So, no sooner do I throw open the field to suggestions for new blog titles than I wake, at 6am yesterday morning, drag myself out of bed, brush my teeth, apply my cleanser, my toner, my spf-15 moisturiser and my eye-reviving stick when I'm suddenly struck, quite unbidden, by the thought that 'Wrestling Emily Dickinson' would be a pretty good new name for the Fishblog.
It isn't Dada. There's logic behind it: a while ago,on Twitter, I found myself holding forth on what, I think, is my central dilemma as a poet: on the one hand I feel strongly about a great many things, and wish to write about them and share those thoughts with others, but, on the other hand, as a perennial piece of childhood bully-bait who in consequence developed masses of low self-esteem, I find this duty constantly at war with my urge to 'do an Emily', retire from the literary fray and hide away from it all, writing purely for posthumous publication if any. If I'm to stand any chance of saying what I want to, though, I have to overcome my inner Emily, and that's the force that I wrestle with here. The archetypal Emily Dickinson, the little voice that says don't go out there, it's scary... I certainly mean no violence to the real Ms D, who - as you can probably tell from the amount of time spent dwelling on her example - is kind of a poetry icon of mine.
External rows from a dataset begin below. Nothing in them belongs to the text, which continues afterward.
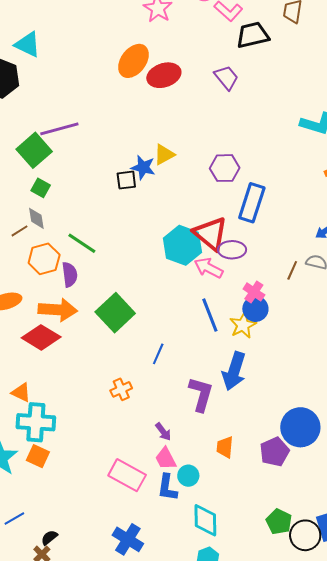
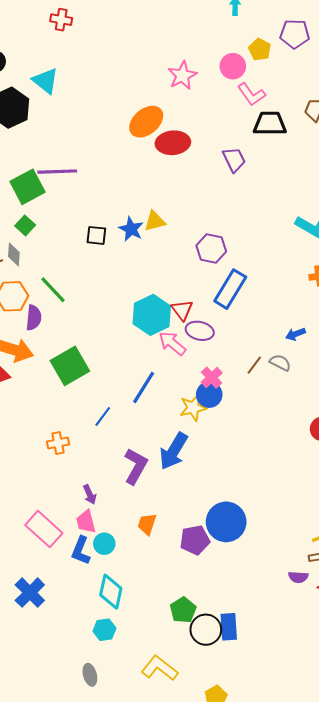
black square: (126, 180) -> (96, 235), moved
red triangle: (210, 234) -> (182, 310), size x0.6
blue line: (210, 315) -> (144, 387), moved, turned 40

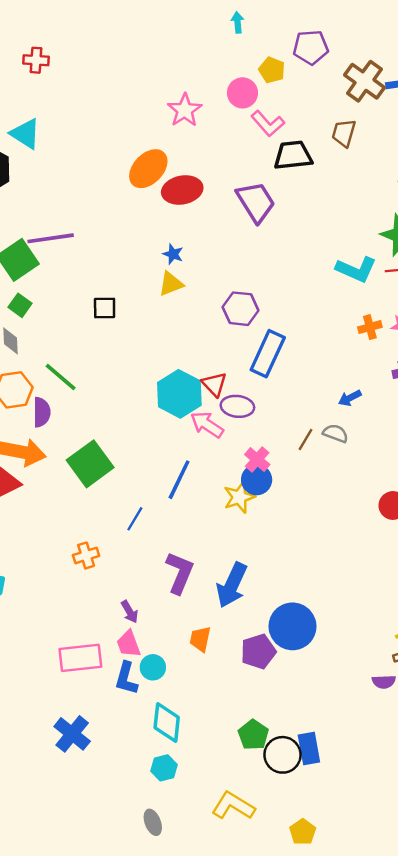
purple trapezoid: (234, 160) -> (256, 202), size x1.4
blue star: (131, 229) -> (173, 254), moved, size x0.7
blue arrow: (174, 451) -> (232, 585), moved
pink rectangle: (44, 529) -> (80, 658), turned -42

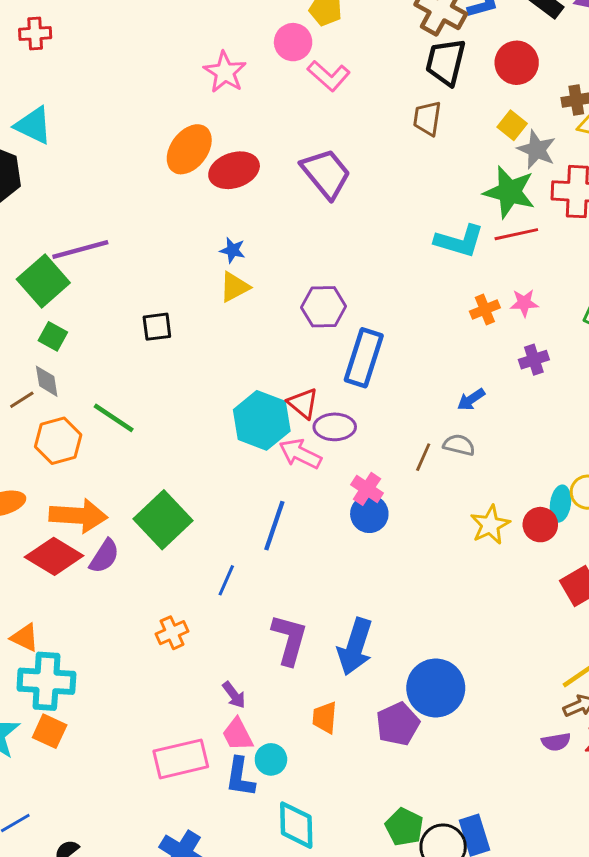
brown trapezoid: (344, 133) -> (427, 118), moved
black trapezoid: (293, 155) -> (446, 62), moved, turned -63
purple semicircle: (42, 412) -> (104, 556), moved, turned 40
yellow star: (239, 497) -> (490, 525), moved

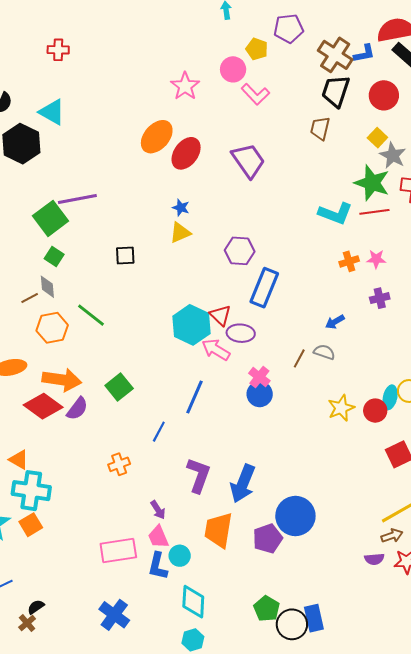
red ellipse: (234, 170) -> (186, 153), turned -40
green square: (163, 520) -> (119, 387), size x0.7
orange trapezoid: (325, 717) -> (218, 530), size x1.6
orange square: (50, 731) -> (31, 525), turned 30

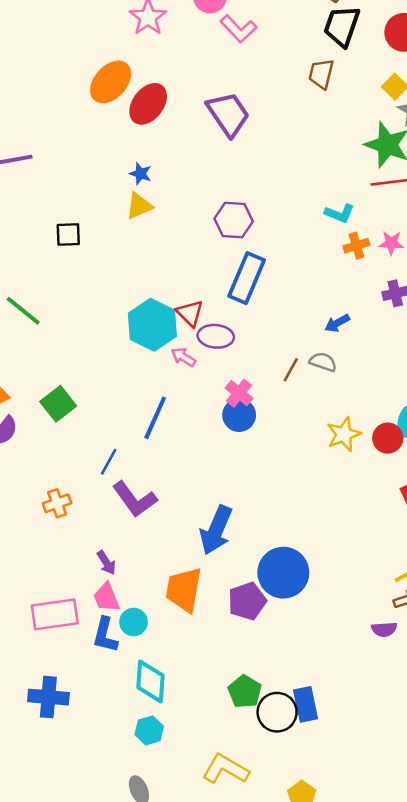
cyan L-shape: (335, 213) -> (340, 213), moved, size x0.7
purple hexagon: (240, 251) -> (234, 220), moved
pink arrow: (216, 350) -> (183, 357), size x0.7
purple L-shape: (199, 475) -> (135, 499), moved, turned 123
blue cross: (114, 615) -> (48, 697), turned -32

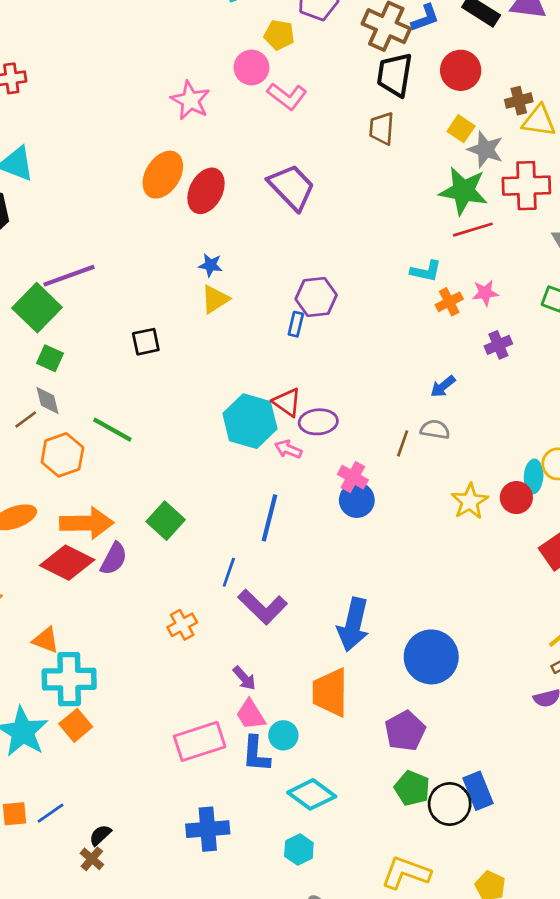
blue rectangle: (247, 278) -> (296, 324), moved, size x0.5
purple pentagon: (247, 601) -> (405, 731), moved
cyan diamond: (150, 681) -> (312, 794), turned -48
cyan hexagon: (149, 730) -> (299, 850), moved

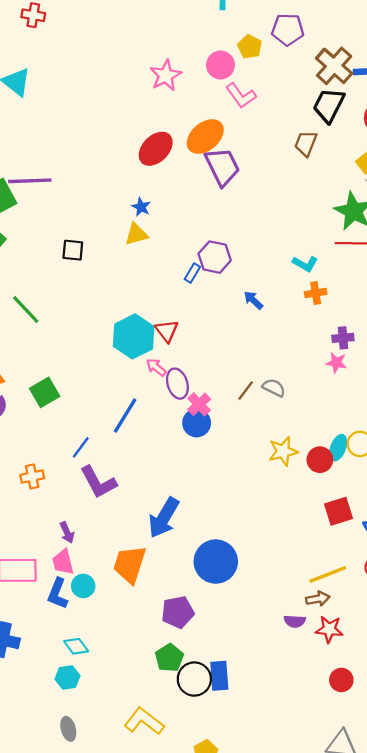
orange ellipse: (163, 175) -> (205, 137), moved
pink star: (485, 293) -> (336, 363), moved
blue arrow: (443, 386) -> (253, 300), moved, turned 65
purple ellipse: (318, 422) -> (177, 384), moved, turned 60
cyan diamond: (312, 794) -> (76, 646), moved, size x0.7

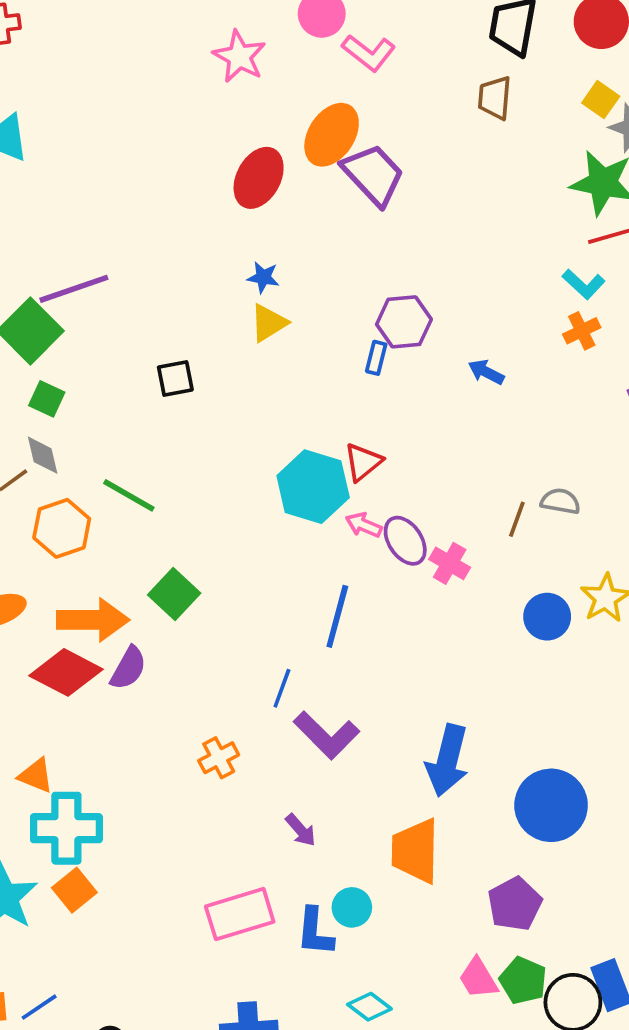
cyan L-shape: (305, 264) -> (584, 284), moved, turned 30
red triangle: (167, 331) -> (363, 462), turned 45
green square: (45, 392) -> (174, 594), moved
blue circle: (197, 423) -> (547, 617), moved
pink trapezoid: (63, 562) -> (478, 978), moved

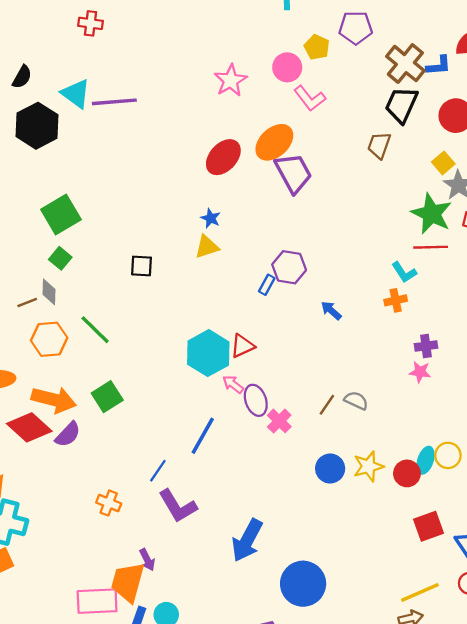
purple line: (74, 289) -> (114, 102), moved
orange cross: (219, 758) -> (109, 503), turned 35
orange trapezoid: (415, 851) -> (128, 582), moved

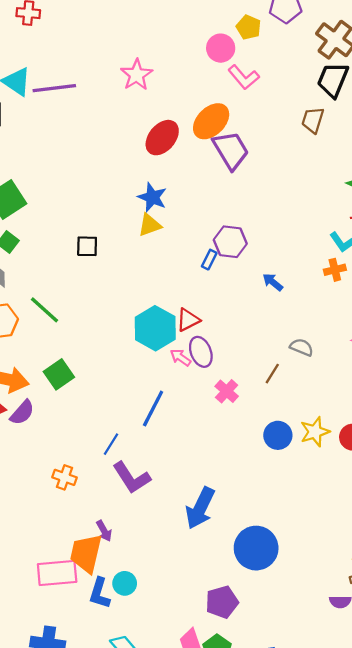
pink star: (231, 80) -> (137, 75), moved
blue star: (211, 218) -> (152, 197), size x1.5
purple ellipse: (256, 400) -> (201, 352), moved
gray semicircle: (356, 401) -> (302, 347), moved

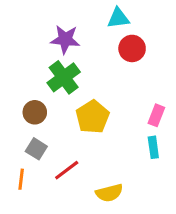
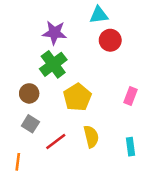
cyan rectangle: (153, 147) -> (130, 147), moved
orange line: (21, 179) -> (18, 162), moved
yellow semicircle: (109, 193) -> (91, 137), moved, turned -90

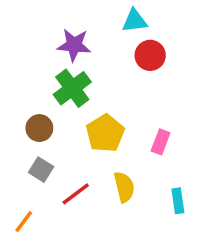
pink rectangle: (130, 96) -> (161, 142), moved
orange line: (18, 162) -> (24, 222), turned 30

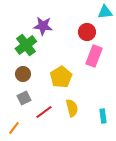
cyan triangle: (135, 21) -> (105, 12), moved
green cross: (72, 88) -> (26, 45), moved
pink rectangle: (161, 142) -> (94, 56), moved, size x1.5
gray square: (41, 170) -> (24, 98), turned 32

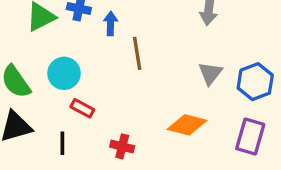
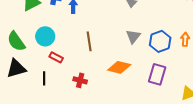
brown line: (137, 53) -> (89, 41), moved

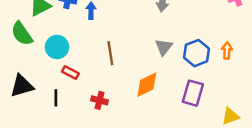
green semicircle: (16, 41) -> (22, 34), moved
orange diamond: (119, 67) -> (147, 85), turned -40

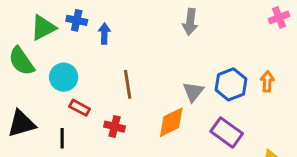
gray triangle: (164, 47) -> (193, 92), moved
purple rectangle: (193, 93) -> (227, 132), turned -70
red cross: (99, 100) -> (115, 127), moved

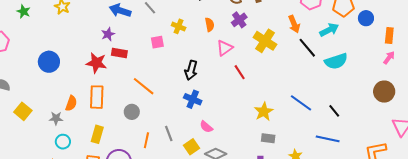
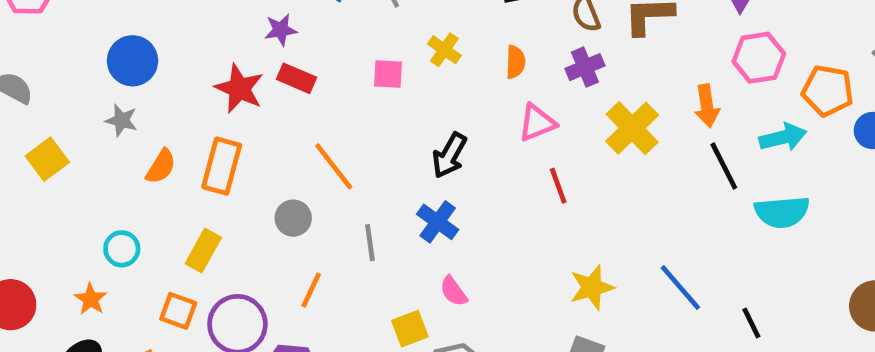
gray star: (56, 118) -> (121, 120), moved
gray line: (169, 133) -> (370, 243), moved

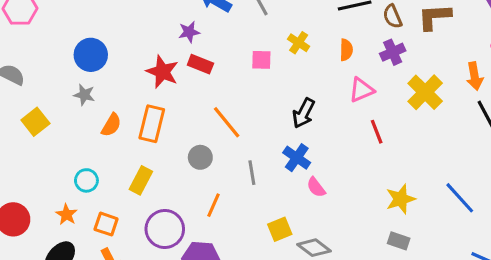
pink semicircle: (454, 291) -> (316, 187), moved
orange square: (178, 311) -> (106, 224), moved

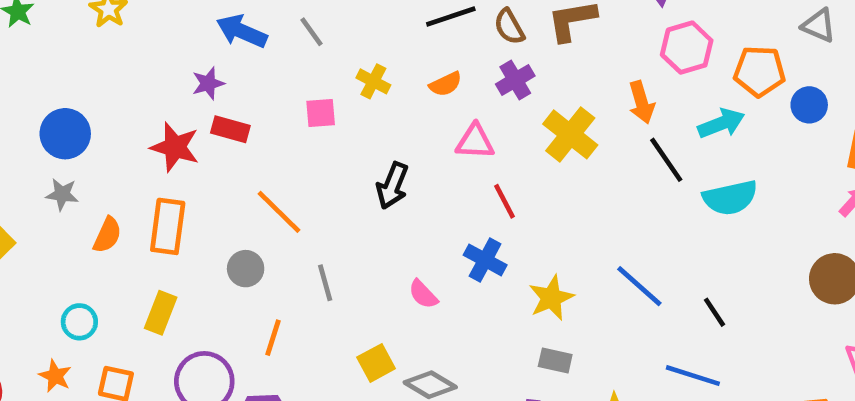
orange semicircle: (346, 50) -> (446, 84), turned 70
pink triangle: (361, 90) -> (475, 142), turned 32
blue cross: (297, 158) -> (485, 260), moved

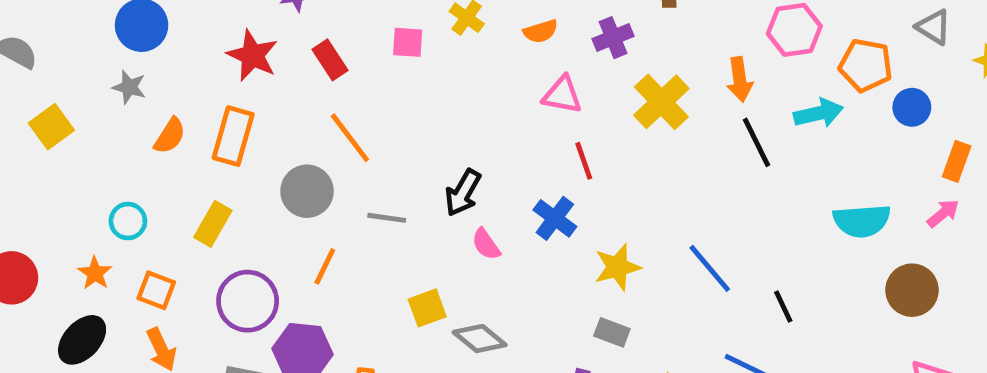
red rectangle: (230, 129) -> (330, 60), moved, turned 33
black arrow: (392, 186) -> (463, 193), moved
cyan semicircle: (730, 198) -> (862, 221), moved
gray circle: (246, 269) -> (307, 191), size x1.4
gray line: (325, 283) -> (387, 218), turned -75

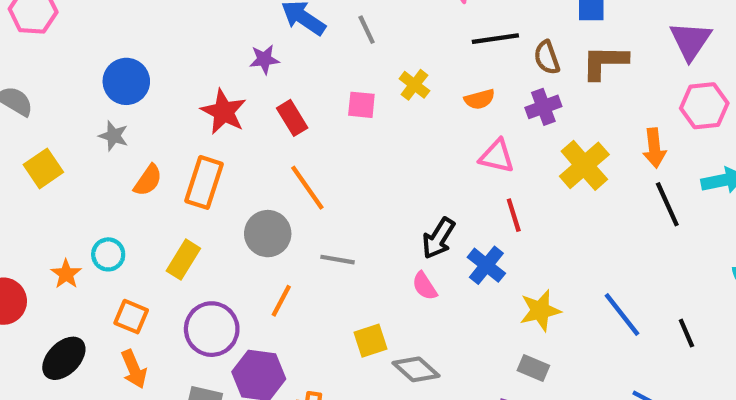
black arrow: (463, 193) -> (438, 238), moved
orange star: (95, 273) -> (66, 274), moved
black line: (783, 306) -> (686, 333), moved

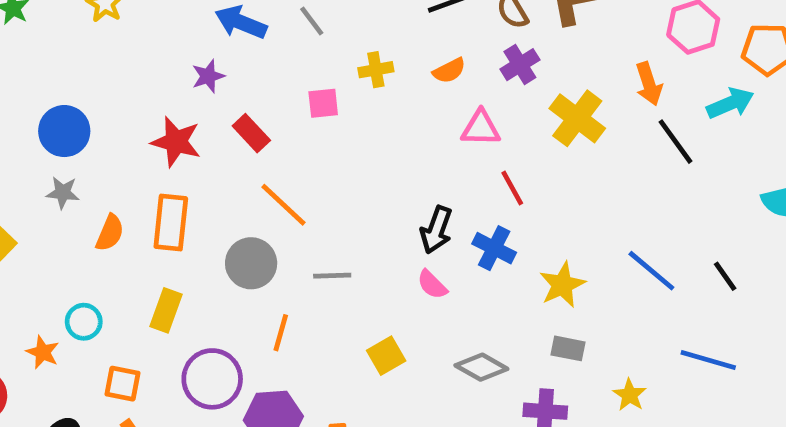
yellow cross: (414, 85) -> (376, 70), turned -36
gray diamond: (416, 369) -> (481, 367), moved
There's also - from my perspective as a genderqueer individual - something quite delicious about the fact that this title also refers to that of the film Wrestling Ernest Hemingway. That's deliberate. I hate the cult of literary machismo which Papa Hemingway has, rightly or wrongly, came to embody, the idea that it's necessary for a male-assigned-at-birth (MAAB) writer to be tough, hard and two-fisted in order to be cool.
I'm not tough. I'm not hard. And, while I can definitely curl my girly little hands into fists, I'd hardly call them deadly weapons, no matter how much time I put it on the Wii Boxing. But y'know what? I have one weapon that, when it works right, is unstoppable. An ace-in-the-hole that can stop anyone in their tracks, knock the wind out of their sails and leave them reeling. That weapon is language, and it's powerful when I use it not to conform to other peoples' tired narratives, but when I use it to articulate my truth. Even if the responsibility of using language to tell that truth scares me.
My Inner Emily says: write, but don't share. Stay out of it. Don't get involved. But something else inside me looks around, looks at a world that still fails its most marginalised people on so many levels, looks at a world that punishes those that stand outside its carefully-policed boundaries and says: no. I have to get involved. Even if it does scare the shit out of me - which it does, on an almost-daily basis.
And so, perhaps against my better judgement, I fight my inner Emily, and I speak out.
All in all, then, it seems like a pretty good title.